The goal of this project is to apply data science and machine learning techniques to the field of automotive maintenance. By analyzing sensor data from embedded systems within vehicles, we aim to predict maintenance needs and identify potential system failures before they occur.
The dataset includes various sensor readings from automotive systems such as engine RPM, lubrication oil pressure, fuel pressure, coolant pressure, and temperature readings. The 'Engine Condition' column is used as a label for predictive modeling.
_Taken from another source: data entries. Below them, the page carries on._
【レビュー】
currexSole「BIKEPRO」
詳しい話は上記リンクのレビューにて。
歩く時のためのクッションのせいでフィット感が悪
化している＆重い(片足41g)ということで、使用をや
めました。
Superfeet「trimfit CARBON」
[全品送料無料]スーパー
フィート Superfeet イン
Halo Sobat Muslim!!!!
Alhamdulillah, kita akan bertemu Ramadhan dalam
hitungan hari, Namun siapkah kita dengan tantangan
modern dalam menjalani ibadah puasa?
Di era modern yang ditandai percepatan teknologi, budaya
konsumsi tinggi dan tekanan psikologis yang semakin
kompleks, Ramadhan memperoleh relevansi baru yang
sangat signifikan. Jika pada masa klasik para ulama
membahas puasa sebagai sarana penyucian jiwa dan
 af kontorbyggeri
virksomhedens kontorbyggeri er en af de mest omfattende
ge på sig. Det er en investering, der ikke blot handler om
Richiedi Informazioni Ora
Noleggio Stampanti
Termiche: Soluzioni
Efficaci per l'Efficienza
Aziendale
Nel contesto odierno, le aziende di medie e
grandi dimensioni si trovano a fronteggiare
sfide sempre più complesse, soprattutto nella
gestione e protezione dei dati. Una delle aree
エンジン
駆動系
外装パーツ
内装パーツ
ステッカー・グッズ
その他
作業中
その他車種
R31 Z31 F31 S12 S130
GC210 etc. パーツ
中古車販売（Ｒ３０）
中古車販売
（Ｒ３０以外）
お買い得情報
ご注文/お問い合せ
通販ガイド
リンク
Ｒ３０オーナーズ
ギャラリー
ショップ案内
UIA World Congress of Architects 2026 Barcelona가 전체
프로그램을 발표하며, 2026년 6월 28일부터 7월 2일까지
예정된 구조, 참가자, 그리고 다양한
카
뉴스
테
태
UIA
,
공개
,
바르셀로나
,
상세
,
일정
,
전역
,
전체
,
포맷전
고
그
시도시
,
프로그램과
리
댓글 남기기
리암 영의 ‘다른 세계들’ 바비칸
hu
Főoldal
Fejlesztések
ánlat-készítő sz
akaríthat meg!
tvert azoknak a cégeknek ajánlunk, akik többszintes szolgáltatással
Our dataset's link: Engine-data
- Data Preprocessing: Scaling features using RobustScaler to mitigate the influence of outliers.
- Dimensionality Reduction: Applying PCA to transform features into principal components.
- Anomaly Detection: Using Isolation Forest to detect anomalies in sensor readings.
- Predictive Modeling: Employing RandomForestClassifier to predict engine conditions.
- Evaluation: Analyzing the model's performance with precision, recall, and f1-score metrics.
To run the project, ensure you have Python 3.8+ installed along with the necessary packages:
- pandas
- numpy
- scikit-learn
- matplotlib (optional for plotting)
Run the Jupyter Notebooks in the following order:
Predict_maint-checkpoint.ipynb
The predictive model achieved an accuracy of 64.6% with a higher recall for the positive class (engine fault). Further improvements are planned by refining the anomaly detection process and experimenting with different machine learning algorithms.
Contributions to this project are welcome. Please fork the repository and submit a pull request to propose changes.